Warmer weather means ticks are in more regions of the US and for extended periods of time. And while blacklegged (deer) ticks inflict at least 40,000 people in the US with Lyme disease every year, this Time article wants us to stay alert about the 21 other tick-borne diseases the CDC tracks.

Here are a few to watch for:

  • Alpha gal syndrome: Inflicted by the lone star tick, it causes a severe allergy to red meat. 
  • Anaplasmosis: Transmitted by blacklegged ticks, antibiotics can treat early flu-like symptoms. But severe disease can happen after late diagnosis + in people with compromised immune systems. 
  • Borrelia mayonii: A new infection found in blacklegged ticks, this is causing Lyme disease for those in the upper midwestern states.
  • The Bourbon virus: Spread by the lone star tick in the Midwest and southern states, this new illness may cause flu-like symptoms. It may also lower white blood cell counts (which fight infections) and platelet counts (which prevent bleeding).
  • The Powassan virus: Blacklegged + groundhog ticks spread this virus in the northeast + Great Lakes region. There’s no treatment for it. Severe cases cause brain + spine inflammation. Half of those who survive it live with long-term health issues.

Love nature anyway, kids!

A color outdoor photograph of a young Asian boy wearing a pink and gray striped shirt, climbing on the branches of a tree with bright green leaves.

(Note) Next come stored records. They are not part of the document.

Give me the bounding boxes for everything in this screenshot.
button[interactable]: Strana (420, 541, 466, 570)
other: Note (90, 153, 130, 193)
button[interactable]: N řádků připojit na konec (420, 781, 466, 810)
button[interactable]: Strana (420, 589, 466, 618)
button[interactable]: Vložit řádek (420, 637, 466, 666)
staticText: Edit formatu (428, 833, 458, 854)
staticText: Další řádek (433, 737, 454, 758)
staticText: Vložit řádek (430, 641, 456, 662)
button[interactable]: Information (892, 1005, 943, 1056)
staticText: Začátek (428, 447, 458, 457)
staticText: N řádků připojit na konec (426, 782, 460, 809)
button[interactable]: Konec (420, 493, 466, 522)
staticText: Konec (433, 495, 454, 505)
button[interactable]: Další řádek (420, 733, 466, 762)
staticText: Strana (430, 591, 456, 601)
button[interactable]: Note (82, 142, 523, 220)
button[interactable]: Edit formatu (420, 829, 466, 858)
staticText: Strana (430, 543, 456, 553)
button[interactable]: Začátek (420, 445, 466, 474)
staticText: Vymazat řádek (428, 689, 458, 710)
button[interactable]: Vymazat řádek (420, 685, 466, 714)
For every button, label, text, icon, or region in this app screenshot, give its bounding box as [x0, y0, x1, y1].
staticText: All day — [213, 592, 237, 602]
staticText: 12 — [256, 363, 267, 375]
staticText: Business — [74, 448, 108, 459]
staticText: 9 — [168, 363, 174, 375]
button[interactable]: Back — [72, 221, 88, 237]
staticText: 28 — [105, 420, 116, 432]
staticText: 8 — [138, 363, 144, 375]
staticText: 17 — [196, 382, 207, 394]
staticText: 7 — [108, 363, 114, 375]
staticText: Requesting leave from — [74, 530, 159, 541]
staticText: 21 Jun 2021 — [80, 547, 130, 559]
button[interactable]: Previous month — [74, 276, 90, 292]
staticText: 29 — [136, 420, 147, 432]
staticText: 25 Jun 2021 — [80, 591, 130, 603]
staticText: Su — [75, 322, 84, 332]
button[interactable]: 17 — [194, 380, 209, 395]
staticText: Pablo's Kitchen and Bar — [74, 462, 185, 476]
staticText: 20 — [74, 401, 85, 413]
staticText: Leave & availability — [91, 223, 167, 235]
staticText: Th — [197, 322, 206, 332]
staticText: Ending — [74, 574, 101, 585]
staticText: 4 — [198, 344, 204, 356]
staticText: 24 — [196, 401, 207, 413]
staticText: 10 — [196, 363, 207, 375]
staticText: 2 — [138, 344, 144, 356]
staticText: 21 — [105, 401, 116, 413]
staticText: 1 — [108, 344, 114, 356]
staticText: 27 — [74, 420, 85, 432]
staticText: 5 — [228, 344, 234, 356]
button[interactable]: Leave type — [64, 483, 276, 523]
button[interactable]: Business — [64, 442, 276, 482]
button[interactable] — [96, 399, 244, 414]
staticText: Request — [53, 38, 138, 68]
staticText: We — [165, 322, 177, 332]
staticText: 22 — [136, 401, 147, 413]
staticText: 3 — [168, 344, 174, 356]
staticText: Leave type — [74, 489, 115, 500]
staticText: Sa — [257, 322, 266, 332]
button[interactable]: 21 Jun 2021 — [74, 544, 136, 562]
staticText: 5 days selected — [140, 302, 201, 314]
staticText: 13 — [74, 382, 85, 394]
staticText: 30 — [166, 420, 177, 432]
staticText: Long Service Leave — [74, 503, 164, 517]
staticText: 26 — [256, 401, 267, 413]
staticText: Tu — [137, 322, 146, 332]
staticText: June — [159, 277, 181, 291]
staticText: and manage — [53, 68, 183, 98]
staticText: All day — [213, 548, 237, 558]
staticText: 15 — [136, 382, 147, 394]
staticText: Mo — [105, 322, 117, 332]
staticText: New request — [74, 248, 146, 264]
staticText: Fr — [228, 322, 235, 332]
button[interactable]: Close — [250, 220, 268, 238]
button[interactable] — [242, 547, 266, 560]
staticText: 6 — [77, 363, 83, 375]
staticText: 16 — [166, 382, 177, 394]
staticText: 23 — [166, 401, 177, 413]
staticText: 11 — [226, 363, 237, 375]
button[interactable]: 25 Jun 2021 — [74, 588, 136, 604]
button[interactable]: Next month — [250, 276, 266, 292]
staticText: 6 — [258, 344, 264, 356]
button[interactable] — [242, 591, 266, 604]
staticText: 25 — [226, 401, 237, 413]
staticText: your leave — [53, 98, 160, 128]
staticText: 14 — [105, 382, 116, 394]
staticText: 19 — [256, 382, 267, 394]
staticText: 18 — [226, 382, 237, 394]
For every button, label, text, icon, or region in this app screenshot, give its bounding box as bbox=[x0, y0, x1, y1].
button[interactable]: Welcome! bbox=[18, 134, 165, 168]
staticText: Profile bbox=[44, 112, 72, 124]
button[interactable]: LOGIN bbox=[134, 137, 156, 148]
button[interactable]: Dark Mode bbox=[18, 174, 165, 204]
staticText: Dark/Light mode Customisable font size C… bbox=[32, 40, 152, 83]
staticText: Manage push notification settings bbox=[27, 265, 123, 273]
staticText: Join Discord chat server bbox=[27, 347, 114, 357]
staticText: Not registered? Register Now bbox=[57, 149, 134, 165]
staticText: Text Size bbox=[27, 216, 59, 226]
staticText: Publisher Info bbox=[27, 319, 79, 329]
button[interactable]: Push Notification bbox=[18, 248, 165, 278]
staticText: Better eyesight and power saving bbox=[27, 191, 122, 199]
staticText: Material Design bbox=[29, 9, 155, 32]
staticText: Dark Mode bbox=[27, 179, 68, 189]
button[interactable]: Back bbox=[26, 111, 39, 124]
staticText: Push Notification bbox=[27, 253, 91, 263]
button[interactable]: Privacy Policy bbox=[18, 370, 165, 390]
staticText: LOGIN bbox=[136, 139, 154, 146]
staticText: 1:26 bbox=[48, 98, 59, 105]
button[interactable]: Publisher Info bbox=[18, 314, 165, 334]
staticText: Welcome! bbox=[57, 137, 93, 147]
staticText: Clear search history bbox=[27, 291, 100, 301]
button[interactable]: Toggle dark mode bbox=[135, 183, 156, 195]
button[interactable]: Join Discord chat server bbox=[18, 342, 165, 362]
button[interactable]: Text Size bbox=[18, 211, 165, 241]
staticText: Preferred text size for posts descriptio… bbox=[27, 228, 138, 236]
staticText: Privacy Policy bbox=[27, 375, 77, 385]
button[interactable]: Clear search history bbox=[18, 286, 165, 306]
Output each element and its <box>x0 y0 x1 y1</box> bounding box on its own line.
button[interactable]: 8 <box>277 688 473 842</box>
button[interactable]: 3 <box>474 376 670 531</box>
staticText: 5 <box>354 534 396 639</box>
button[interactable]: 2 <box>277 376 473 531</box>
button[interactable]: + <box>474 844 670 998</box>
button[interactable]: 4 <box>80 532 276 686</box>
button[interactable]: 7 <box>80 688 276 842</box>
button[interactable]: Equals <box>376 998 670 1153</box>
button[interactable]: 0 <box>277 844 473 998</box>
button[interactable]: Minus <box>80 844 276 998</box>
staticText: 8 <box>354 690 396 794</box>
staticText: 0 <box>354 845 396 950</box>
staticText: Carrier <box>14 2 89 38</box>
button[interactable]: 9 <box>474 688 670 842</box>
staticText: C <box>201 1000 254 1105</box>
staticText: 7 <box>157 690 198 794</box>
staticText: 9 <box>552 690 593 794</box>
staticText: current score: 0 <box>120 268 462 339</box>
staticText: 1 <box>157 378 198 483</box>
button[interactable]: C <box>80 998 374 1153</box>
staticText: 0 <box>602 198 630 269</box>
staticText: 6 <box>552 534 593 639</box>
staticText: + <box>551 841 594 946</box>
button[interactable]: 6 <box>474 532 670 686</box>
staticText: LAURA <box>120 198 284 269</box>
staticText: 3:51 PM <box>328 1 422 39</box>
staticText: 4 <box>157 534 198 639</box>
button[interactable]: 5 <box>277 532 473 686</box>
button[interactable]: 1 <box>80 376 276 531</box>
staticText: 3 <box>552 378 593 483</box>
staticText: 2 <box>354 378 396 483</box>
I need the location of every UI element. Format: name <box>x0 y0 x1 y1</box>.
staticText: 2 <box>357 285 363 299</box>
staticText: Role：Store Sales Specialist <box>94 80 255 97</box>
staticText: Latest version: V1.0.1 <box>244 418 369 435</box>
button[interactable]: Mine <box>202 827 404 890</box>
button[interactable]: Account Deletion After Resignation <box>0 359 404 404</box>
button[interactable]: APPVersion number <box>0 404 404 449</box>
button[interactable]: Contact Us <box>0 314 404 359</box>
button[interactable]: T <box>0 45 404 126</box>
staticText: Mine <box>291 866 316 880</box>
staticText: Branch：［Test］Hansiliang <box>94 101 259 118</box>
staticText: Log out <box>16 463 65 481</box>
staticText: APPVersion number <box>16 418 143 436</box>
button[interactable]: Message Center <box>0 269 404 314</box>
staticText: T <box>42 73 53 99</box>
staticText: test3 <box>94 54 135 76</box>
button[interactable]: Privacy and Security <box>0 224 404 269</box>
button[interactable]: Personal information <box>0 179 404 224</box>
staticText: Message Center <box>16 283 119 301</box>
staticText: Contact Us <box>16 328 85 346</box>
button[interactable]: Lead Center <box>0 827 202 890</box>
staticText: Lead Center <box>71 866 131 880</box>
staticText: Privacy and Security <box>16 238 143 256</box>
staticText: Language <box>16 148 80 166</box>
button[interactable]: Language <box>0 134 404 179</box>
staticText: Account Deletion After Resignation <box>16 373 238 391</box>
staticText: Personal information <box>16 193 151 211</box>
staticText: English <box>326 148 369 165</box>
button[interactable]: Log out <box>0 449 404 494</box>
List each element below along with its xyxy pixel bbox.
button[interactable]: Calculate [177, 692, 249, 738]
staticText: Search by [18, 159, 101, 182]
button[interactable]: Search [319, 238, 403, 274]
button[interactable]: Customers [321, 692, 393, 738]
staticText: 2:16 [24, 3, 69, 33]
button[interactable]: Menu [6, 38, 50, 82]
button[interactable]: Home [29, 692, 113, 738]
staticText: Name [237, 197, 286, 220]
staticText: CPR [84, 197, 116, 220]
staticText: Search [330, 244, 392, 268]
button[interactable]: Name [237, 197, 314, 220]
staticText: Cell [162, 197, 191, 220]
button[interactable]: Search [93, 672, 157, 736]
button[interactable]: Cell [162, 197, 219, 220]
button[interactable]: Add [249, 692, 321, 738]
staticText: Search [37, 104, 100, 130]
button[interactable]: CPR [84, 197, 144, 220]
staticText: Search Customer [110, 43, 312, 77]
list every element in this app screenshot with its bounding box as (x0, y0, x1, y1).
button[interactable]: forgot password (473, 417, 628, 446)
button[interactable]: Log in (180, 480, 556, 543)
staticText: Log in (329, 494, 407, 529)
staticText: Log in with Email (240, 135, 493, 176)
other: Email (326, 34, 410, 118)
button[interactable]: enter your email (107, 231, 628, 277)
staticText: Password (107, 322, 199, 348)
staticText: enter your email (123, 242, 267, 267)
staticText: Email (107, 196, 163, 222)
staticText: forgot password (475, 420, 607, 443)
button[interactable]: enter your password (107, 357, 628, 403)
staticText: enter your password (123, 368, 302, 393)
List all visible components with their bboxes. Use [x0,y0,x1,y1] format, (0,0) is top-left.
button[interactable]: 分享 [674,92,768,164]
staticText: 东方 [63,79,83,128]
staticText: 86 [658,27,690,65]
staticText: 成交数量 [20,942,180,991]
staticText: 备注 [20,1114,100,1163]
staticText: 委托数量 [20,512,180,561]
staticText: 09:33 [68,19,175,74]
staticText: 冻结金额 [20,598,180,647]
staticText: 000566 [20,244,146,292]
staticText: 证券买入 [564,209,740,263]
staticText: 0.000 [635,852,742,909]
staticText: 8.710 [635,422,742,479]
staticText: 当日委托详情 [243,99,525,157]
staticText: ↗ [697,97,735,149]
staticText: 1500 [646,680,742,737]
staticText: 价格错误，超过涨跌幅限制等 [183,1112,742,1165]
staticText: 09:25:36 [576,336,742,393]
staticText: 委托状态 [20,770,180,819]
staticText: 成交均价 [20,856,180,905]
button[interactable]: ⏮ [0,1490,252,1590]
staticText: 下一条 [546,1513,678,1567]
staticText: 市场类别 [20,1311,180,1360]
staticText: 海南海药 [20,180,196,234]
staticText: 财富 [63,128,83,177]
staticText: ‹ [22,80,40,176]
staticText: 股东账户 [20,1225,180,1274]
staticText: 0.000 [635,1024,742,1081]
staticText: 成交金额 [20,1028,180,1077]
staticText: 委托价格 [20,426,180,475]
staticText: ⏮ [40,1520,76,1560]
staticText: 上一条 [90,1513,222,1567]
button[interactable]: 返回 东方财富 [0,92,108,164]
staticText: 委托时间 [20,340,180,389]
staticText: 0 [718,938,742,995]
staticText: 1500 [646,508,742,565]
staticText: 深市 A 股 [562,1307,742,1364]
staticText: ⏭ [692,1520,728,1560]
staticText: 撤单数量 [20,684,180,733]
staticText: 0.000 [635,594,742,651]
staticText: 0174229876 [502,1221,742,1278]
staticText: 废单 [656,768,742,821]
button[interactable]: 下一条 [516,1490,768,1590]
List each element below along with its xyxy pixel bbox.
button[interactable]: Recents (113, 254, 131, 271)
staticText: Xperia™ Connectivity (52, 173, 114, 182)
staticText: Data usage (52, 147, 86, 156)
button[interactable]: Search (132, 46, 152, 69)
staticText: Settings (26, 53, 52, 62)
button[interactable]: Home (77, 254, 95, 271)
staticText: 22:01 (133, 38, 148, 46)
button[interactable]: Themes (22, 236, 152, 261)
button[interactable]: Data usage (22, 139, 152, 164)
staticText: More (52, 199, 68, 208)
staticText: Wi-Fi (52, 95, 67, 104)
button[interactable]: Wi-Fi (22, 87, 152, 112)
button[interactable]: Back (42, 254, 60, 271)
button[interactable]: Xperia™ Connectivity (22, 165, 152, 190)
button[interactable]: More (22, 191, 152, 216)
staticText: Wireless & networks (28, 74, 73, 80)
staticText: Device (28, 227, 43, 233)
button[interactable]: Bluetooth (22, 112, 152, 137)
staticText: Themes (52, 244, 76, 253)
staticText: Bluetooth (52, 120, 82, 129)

According to this recent Self article, the average American child spends only four to seven minutes outside every day!! That’s a good enough reason for all of us to plan extra time playing in the great outdoors.

Studies suggest that exposure to nature can reduce stress levels in kids by almost 30%. It encourages cognitive benefits like increased self-control and executive function and creates more moments of awe. Physically, playing outside can increase strength, fine motor skills, risk assessment and distance vision—a vital step to counteract all that screen time.

Read the article for more + tips on how to instill a love of nature in kids.

Healthcare 411

Do I need a spring booster? (Your Local Epidemiologist). 90% of people who go to the hospital for or with Covid-19 haven’t gotten the bivalent booster. That stat should encourage you to get the jab if you haven’t. Otherwise, consider getting a second bivalent booster if you’re over 75 years old, over 65 years old with comorbidity or any age and moderately or severely immunocompromised. Read the summary for more tips on timing, wastewater tracking updates + why you shouldn't get a Covid-19 vaccine and the flu shot together.

America’s adult ADHD problem (The Atlantic). The FDA announced a shortage of Adderall six months ago. This nuanced Atlantic article highlights the gaps in healthcare that got us to where we are now. They include a doubling of adult ADHD diagnoses between 2007 and 2016, pandemic health disruptions that compromised attention and DEA caps on Schedule II drugs that prohibit increased production. There’s also no clinical guideline for diagnosis + a penchant to prescribe Adderall when other treatments might be more appropriate.

CDC to stop tracking Covid levels in communities (NCB). When the Covid-19 Health Emergency ends on May 11th, the CDC will stop tracking community transmission levels. They cite falling case rates + increased at-home tests as making transmission rates challenging to measure. Instead, they’ll track Covid-19 hospitalization rates, as they do for the flu. If you’re at high risk for severe illness and want to stay on top of transmission rates, follow Covid-19 wastewater monitoring from Biobot Analytics.